Long lent me copies of Richard Siken’s Crush and Carl Phillips’ Cortège, which were the gay masterpieces I never knew I’d been waiting for all my life. Up until that point, most of my poetry immersion was from my French studies as an undergraduate. I enjoyed Baudelaire’s musicality and visceral verse, but Arthur Rimbaud was (and still is) one of my favorite writers. However, Crush and Cortège helped knock something loose in me, and I felt like I could actually write about myself, who I was. Siken and Phillips each bring a distinct beauty and candor to their writing, and that candor pushed me toward an unabashed reclamation of my queerness—something that, even in my mid-twenties, I hadn’t been completely comfortable with, and certainly not comfortable writing about.

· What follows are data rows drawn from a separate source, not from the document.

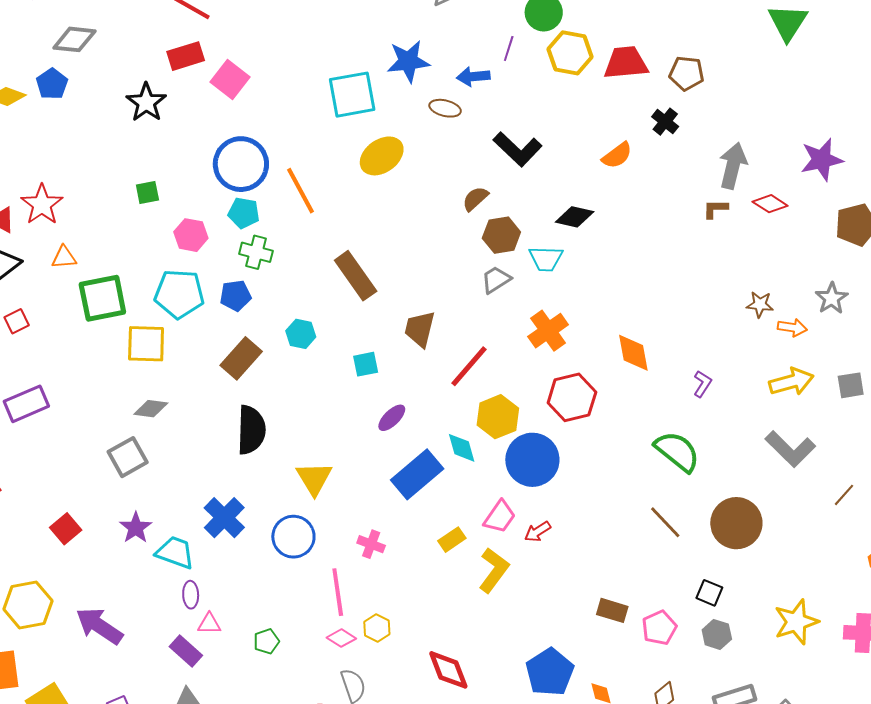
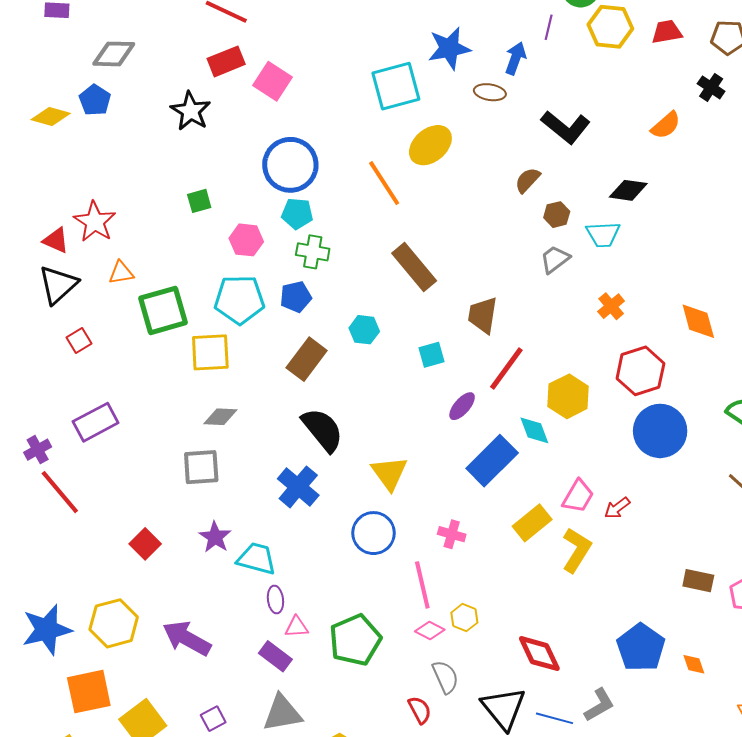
red trapezoid: (626, 63) -> (667, 32), size x0.7
blue arrow: (473, 77) -> (515, 58), turned 120
orange line: (301, 191) -> (384, 183), moved
brown hexagon: (501, 235) -> (557, 215), size x0.7
orange cross: (548, 331) -> (611, 306), size x0.7
red line: (469, 366) -> (506, 368), moved
black semicircle: (251, 430) -> (323, 430), turned -36
gray square: (128, 457) -> (201, 467), turned 30
blue circle: (532, 460) -> (660, 431), moved
blue cross: (224, 518) -> (298, 487), moved
yellow rectangle: (452, 540) -> (532, 523), size x1.4
green pentagon: (266, 641) -> (355, 640), size x2.0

Sara lent me a copy of Claudia Rankine’s Citizen, a stunning book that defied form and remains my go-to when I’m in need of inspiration on lyric mastery. Beyond craft and concerning the content, Citizen obviously challenged many of us to examine our whiteness, to recognize micro-aggressions, and to better understand the inherent racism people of color experience in our society. As a young writer and a cisgender white man, this was a pivotal book for me. It caused me to examine myself and my own behavior, while also putting a mirror up to my privilege—a reflection I’d been naïve to throughout my youth and into my young adulthood. So, without Sara and Long, I wouldn’t be a writer at all. And without Siken and Phillips and Rankine, I wouldn’t be the writer I am today.